* Description of the task
Transcribe, leaving out every picture, the lines that run from the start of the listing below through the line with "places original art".

*** Block opens ***

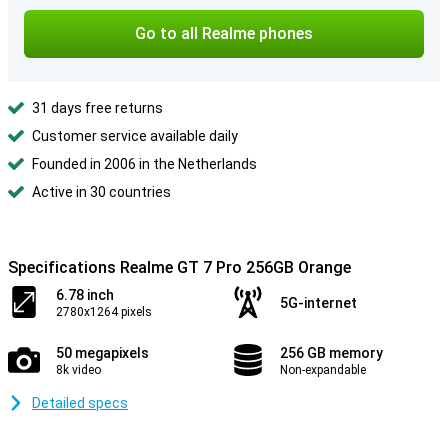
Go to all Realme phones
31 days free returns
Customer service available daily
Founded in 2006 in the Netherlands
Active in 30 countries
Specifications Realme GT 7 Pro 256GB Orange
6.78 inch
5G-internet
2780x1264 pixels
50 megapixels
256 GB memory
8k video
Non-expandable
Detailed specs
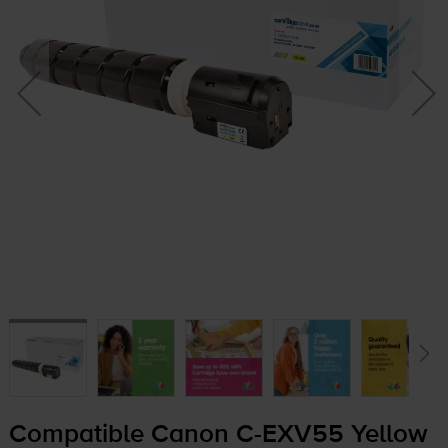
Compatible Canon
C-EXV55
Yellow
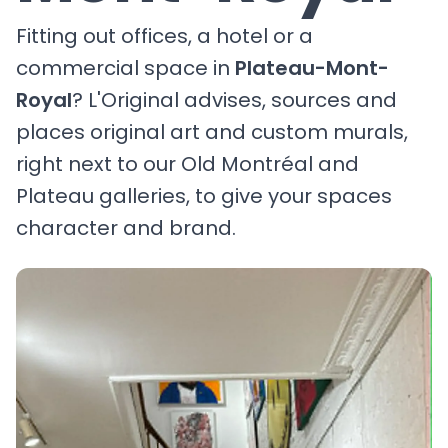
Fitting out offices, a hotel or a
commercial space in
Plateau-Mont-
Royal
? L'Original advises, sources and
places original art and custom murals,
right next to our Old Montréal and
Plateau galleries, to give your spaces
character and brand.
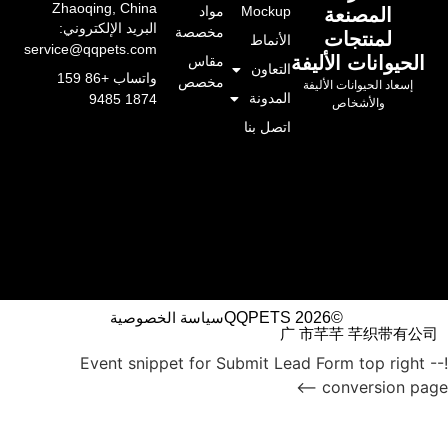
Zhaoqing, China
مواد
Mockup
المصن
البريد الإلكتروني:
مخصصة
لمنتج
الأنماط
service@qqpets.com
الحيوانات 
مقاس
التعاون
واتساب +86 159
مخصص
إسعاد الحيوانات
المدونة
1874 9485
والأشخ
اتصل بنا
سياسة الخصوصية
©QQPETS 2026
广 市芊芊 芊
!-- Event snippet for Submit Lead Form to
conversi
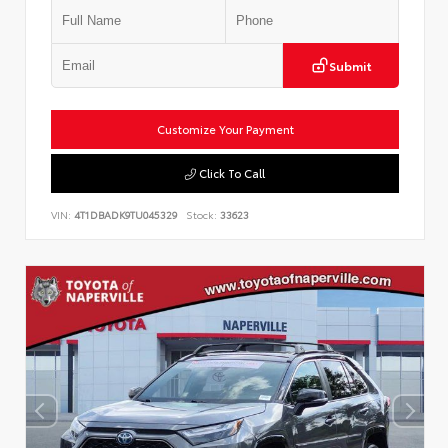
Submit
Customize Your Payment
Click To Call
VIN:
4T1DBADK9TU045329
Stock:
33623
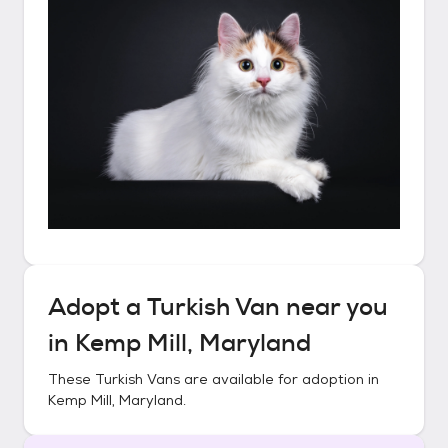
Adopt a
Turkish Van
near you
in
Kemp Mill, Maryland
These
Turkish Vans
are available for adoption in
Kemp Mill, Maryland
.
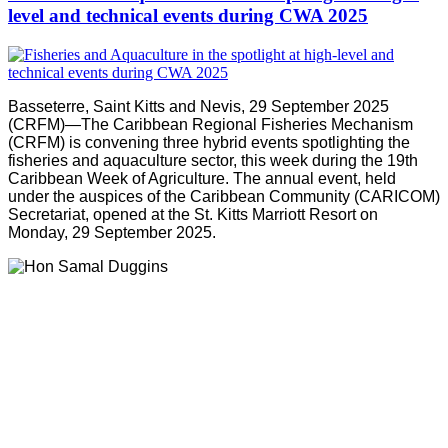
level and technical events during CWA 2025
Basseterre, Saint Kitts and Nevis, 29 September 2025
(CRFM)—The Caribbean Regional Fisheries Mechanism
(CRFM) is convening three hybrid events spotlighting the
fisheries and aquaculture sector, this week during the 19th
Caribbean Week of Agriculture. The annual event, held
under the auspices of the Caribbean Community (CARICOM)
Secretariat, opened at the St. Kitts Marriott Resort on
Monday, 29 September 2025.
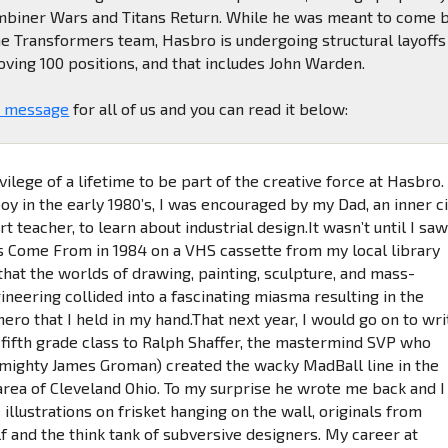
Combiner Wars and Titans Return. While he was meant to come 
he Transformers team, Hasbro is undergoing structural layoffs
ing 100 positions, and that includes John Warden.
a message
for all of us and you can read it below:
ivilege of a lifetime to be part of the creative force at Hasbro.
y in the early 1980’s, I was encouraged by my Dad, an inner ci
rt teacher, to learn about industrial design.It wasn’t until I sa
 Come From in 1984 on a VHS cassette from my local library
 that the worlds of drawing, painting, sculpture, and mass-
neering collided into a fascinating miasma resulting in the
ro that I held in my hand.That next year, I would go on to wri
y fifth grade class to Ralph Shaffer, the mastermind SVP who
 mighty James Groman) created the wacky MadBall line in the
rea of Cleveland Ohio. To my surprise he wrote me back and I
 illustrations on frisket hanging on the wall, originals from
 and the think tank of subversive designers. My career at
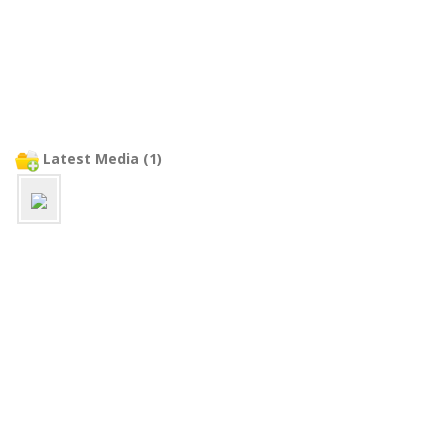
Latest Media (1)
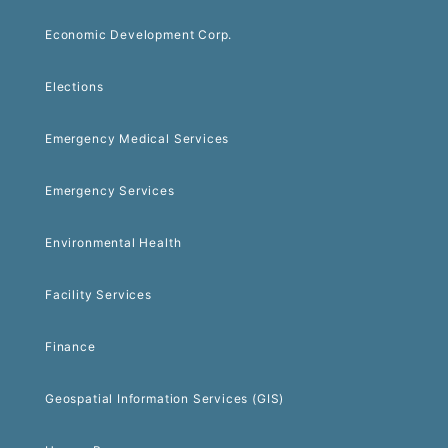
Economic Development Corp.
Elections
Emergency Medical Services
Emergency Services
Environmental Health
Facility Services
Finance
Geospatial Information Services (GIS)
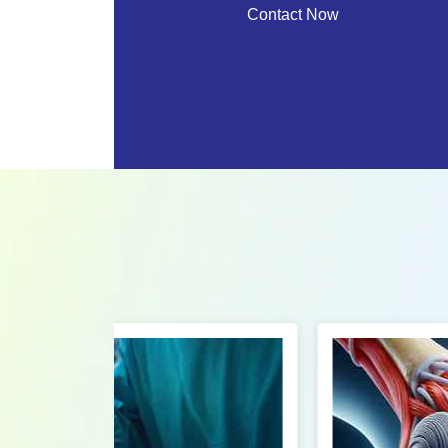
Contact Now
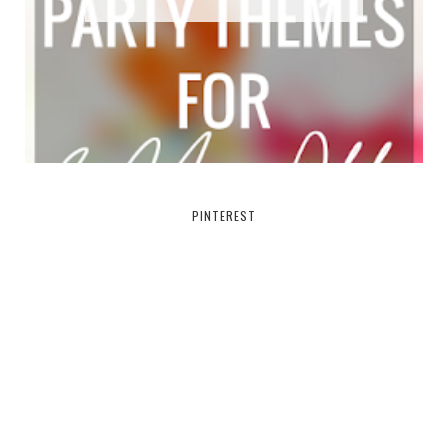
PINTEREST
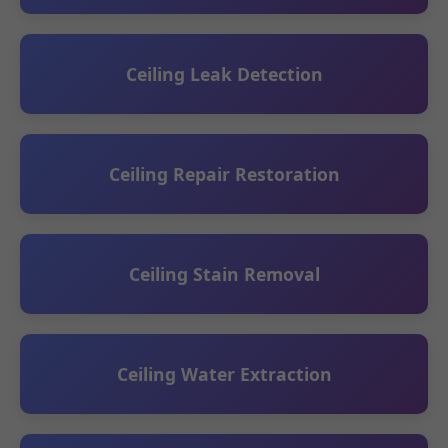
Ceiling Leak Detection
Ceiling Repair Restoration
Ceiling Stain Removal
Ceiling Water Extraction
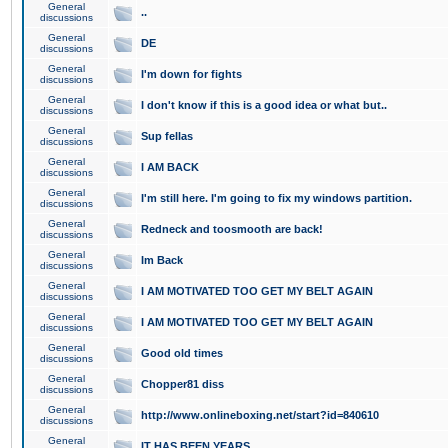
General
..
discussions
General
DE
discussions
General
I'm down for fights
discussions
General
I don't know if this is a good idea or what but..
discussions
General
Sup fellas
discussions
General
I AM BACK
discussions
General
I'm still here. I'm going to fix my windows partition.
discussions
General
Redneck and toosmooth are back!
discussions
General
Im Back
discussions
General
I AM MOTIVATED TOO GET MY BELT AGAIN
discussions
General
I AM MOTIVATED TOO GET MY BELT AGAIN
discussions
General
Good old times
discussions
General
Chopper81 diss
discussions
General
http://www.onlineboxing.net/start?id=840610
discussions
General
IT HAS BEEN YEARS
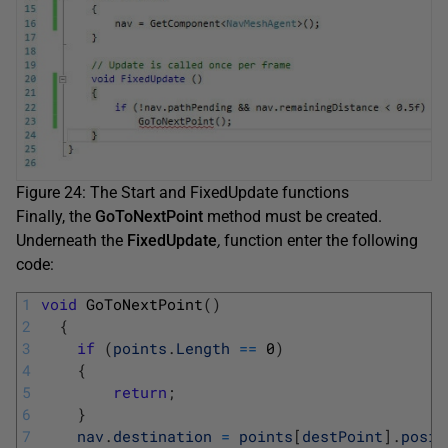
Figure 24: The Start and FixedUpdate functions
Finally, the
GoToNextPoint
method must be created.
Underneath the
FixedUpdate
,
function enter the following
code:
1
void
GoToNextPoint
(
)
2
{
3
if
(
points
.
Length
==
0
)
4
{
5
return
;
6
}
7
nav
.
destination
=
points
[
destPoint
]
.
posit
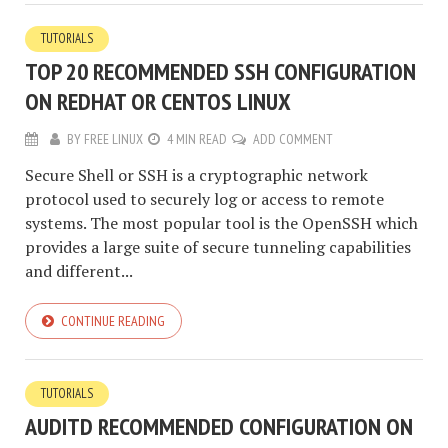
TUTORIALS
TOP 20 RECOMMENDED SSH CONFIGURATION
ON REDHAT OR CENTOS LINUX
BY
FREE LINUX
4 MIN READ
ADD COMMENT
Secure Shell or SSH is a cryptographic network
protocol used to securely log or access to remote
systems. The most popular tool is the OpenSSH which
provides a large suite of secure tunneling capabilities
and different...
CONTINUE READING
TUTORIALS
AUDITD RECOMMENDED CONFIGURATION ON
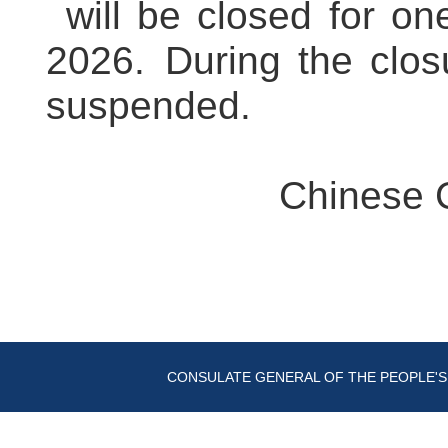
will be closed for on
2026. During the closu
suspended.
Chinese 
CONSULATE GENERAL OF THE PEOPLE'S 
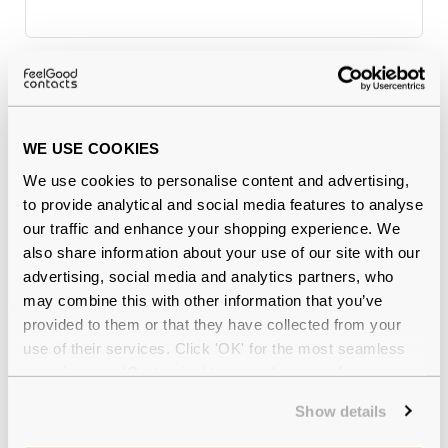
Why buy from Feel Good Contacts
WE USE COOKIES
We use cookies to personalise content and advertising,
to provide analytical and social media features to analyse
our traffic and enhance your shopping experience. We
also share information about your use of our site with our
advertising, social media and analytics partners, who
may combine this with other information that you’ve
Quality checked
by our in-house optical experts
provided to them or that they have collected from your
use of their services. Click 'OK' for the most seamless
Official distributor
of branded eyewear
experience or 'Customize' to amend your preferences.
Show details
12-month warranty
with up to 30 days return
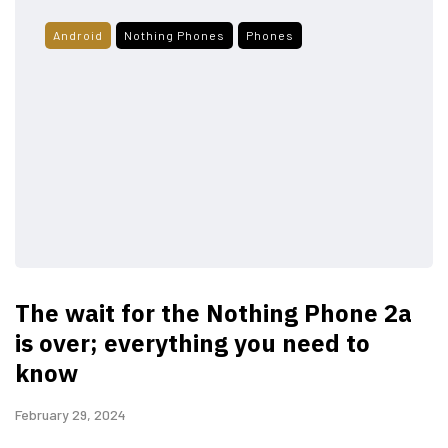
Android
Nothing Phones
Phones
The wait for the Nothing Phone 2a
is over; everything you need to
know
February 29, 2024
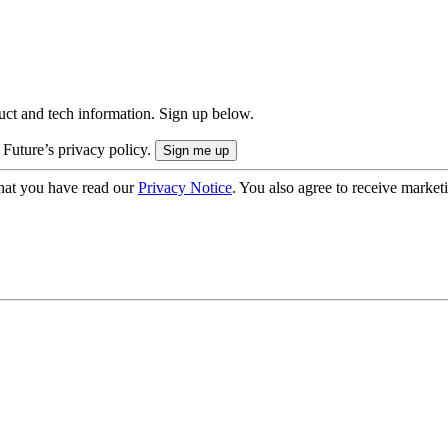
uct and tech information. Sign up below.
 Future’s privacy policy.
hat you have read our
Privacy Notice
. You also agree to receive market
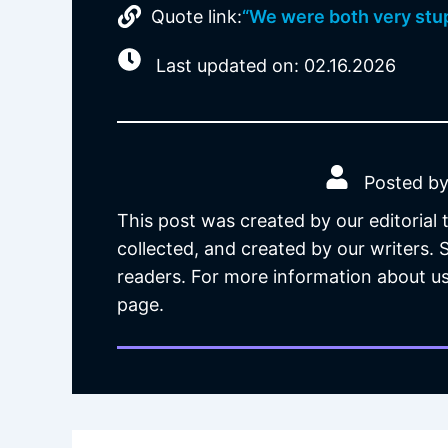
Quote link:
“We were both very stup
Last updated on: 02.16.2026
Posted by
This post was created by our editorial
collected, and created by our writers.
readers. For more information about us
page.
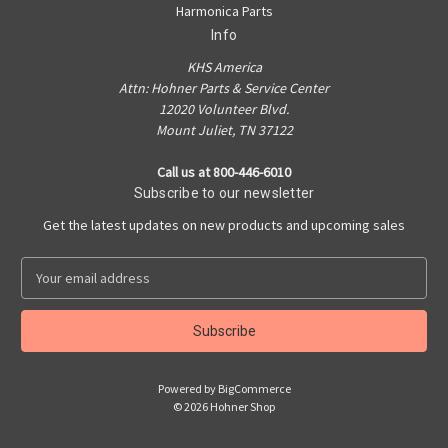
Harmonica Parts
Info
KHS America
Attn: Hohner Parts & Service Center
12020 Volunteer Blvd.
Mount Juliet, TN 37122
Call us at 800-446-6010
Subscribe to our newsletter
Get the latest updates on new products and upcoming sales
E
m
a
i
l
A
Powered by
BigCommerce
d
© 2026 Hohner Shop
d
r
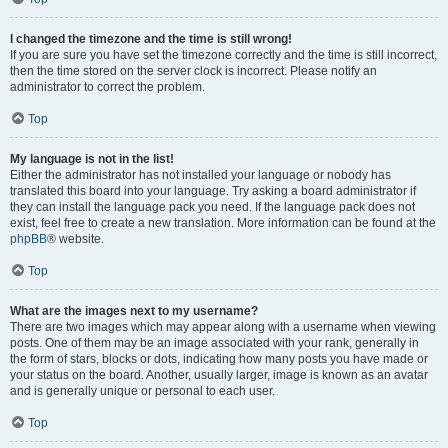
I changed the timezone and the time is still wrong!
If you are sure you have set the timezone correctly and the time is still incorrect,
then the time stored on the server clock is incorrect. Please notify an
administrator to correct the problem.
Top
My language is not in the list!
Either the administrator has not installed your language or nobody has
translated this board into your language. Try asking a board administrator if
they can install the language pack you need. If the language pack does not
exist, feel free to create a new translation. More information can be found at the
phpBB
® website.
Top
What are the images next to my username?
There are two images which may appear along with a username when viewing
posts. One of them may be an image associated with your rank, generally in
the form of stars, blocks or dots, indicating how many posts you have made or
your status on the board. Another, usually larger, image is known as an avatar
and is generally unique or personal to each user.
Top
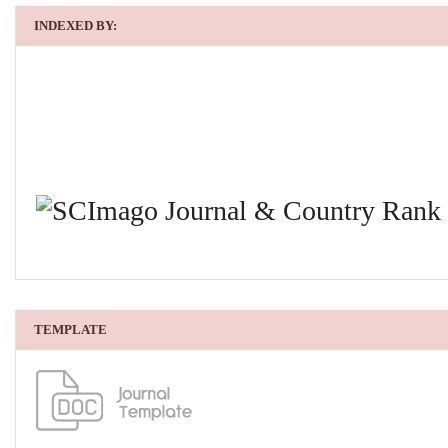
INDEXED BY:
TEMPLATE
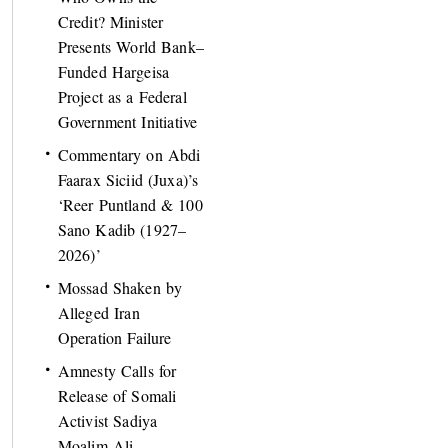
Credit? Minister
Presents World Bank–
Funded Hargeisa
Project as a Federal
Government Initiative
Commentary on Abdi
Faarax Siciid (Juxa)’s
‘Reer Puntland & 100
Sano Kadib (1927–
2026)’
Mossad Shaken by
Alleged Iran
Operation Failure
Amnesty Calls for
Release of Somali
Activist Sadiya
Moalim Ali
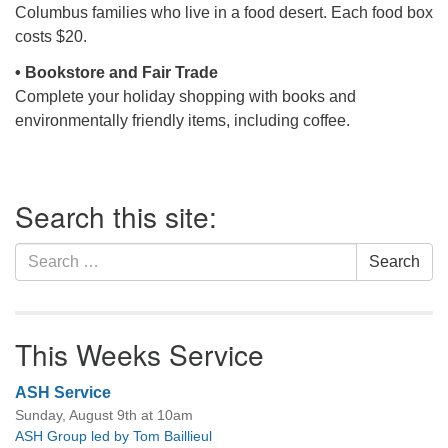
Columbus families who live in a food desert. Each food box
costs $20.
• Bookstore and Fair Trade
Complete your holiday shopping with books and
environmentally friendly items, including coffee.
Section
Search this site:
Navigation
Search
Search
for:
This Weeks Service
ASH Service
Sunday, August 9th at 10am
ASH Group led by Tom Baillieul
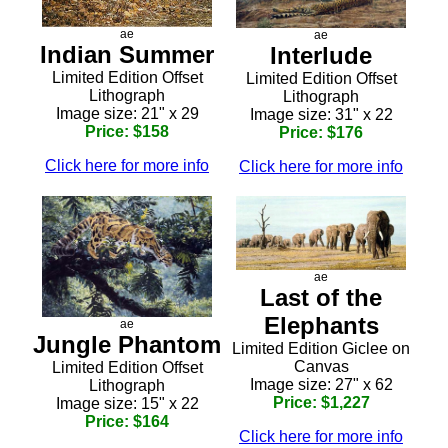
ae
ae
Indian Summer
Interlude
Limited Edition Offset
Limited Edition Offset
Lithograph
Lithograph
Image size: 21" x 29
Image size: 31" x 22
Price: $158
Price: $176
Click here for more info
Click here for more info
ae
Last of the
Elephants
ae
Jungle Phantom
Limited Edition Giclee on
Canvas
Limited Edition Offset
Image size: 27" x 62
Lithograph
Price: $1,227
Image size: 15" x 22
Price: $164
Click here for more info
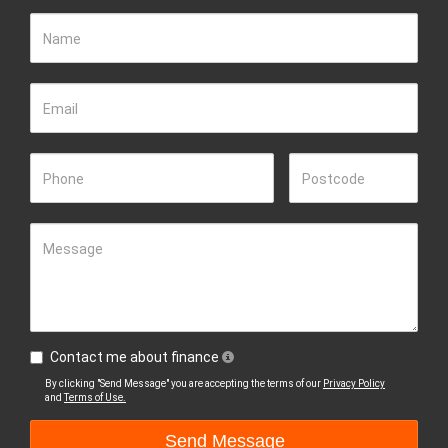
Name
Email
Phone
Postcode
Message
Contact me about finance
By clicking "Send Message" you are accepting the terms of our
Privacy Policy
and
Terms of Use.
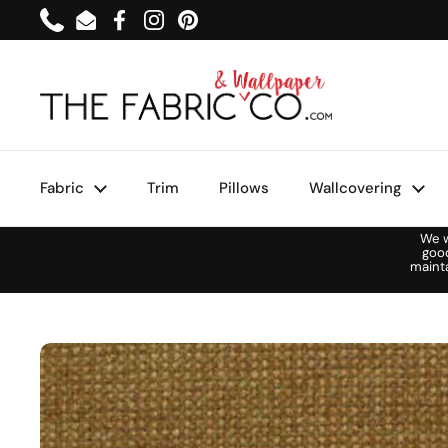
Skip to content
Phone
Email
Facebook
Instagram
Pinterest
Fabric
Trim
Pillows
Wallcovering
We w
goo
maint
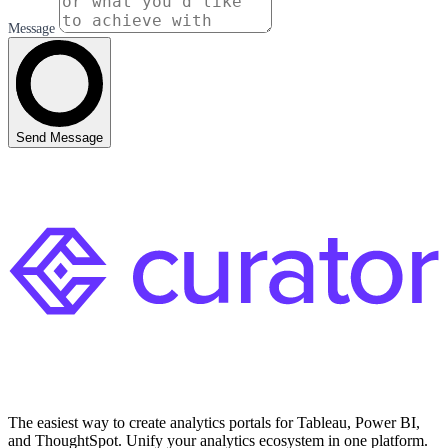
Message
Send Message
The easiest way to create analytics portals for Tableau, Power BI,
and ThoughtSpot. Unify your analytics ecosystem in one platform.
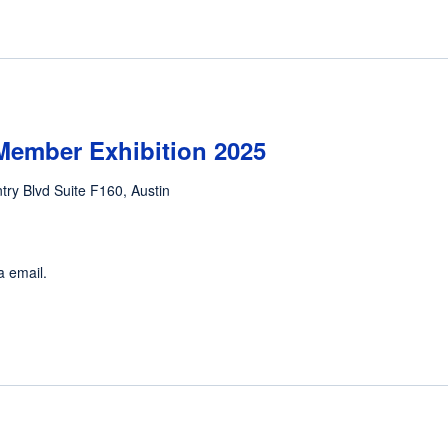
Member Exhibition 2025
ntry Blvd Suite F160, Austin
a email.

*** Block closes ***

* Response for this exercise
Go to all Realme phones
31 days free returns
Customer service available daily
Founded in 2006 in the Netherlands
Active in 30 countries
Specifications Realme GT 7 Pro 256GB Orange
6.78 inch
5G-internet
2780x1264 pixels
50 megapixels
256 GB memory
8k video
Non-expandable
Detailed specs
Compatible Canon
C-EXV55
Yellow
Fitting out offices, a hotel or a
commercial space in
Plateau-Mont-
Royal
? L'Original advises, sources and
places original art and custom murals,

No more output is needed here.